*** ENTRIES PROVIDED Section Begins ***
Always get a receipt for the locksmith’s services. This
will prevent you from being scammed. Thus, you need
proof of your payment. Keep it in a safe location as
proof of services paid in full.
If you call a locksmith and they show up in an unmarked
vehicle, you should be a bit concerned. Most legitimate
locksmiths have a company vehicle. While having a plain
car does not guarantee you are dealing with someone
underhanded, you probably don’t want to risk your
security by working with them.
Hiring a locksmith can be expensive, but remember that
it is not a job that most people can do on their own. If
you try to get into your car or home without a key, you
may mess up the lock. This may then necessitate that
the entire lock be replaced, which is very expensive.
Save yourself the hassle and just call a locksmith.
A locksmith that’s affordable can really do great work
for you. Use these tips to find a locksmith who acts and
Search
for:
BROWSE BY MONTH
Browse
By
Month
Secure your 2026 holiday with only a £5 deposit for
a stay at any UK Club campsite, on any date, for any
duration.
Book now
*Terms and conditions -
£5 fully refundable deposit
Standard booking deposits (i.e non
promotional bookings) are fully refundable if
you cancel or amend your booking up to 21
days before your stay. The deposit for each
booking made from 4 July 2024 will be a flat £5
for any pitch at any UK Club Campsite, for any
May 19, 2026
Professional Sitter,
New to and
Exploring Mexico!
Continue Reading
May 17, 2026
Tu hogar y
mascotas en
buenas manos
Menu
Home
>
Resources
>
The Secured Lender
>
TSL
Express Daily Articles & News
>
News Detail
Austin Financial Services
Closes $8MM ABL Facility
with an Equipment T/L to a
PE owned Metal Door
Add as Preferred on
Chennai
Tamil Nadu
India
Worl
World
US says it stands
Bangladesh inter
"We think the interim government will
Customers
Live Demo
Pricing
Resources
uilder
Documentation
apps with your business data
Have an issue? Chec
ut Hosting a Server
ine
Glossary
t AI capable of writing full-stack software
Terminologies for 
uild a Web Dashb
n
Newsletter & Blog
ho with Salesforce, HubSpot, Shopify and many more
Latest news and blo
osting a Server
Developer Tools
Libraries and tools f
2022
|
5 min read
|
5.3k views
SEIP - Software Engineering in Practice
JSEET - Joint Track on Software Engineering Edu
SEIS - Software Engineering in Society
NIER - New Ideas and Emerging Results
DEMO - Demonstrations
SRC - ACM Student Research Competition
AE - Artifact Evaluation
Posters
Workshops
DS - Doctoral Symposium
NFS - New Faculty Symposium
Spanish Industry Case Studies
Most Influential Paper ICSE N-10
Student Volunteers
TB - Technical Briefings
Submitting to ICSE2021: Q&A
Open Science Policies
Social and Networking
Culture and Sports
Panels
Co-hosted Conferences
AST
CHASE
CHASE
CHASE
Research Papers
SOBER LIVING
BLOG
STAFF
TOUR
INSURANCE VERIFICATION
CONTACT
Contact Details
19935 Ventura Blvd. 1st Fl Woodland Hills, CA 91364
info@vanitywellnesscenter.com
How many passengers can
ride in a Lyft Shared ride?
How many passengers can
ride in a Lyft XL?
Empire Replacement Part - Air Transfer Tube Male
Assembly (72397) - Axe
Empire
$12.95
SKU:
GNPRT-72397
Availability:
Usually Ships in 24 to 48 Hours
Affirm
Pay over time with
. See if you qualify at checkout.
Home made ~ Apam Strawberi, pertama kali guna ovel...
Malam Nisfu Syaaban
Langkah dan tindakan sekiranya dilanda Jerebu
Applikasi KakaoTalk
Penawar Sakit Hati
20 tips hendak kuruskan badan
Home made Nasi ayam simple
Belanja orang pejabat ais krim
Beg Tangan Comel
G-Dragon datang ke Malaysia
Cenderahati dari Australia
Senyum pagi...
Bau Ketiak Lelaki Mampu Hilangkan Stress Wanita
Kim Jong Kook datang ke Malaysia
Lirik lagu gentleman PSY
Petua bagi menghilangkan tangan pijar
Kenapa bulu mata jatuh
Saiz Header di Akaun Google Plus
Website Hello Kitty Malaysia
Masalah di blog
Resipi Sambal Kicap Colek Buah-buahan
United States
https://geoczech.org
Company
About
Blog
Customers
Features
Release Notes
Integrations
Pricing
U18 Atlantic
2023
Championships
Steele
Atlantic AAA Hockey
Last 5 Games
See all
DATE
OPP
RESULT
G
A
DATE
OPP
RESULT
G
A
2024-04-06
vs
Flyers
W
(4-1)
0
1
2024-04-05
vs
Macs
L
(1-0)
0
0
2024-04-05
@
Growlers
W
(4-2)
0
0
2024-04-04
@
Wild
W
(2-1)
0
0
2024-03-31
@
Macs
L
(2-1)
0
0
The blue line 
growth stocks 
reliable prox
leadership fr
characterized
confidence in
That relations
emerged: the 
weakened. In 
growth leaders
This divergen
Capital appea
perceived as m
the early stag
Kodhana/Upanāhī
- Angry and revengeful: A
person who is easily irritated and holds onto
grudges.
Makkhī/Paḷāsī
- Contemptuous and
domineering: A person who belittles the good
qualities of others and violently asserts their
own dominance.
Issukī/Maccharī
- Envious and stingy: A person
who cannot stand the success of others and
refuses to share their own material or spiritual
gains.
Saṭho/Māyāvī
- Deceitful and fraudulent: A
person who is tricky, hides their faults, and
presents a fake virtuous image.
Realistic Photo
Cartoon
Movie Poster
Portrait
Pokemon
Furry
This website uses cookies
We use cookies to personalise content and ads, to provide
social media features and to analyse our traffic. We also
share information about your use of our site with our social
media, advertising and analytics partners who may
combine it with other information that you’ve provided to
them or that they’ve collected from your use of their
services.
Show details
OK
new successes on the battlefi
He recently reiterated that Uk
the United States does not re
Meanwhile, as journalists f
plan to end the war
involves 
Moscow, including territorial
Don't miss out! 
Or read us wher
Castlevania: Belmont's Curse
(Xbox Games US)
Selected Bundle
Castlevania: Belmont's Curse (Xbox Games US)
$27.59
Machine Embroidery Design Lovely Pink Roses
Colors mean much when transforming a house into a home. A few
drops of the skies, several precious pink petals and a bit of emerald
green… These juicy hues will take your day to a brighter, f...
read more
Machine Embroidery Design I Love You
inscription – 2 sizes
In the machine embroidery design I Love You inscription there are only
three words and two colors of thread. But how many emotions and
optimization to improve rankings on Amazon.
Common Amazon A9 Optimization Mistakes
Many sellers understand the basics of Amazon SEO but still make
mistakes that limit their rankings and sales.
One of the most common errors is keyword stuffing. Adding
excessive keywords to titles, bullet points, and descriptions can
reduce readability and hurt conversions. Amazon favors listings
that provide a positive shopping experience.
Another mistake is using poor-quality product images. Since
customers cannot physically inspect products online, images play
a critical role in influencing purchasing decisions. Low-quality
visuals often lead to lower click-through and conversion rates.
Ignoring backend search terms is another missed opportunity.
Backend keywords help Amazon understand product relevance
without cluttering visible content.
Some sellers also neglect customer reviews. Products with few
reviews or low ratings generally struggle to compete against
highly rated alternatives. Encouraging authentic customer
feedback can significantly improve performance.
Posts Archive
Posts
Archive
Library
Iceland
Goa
*** ENTRIES PROVIDED Section Ends ***
**WHAT IS REQUIRED**
What the answer needs is every line from the data above with "Lyft" in it.

**ANSWER SPACE**
ride in a Lyft Shared ride?
ride in a Lyft XL?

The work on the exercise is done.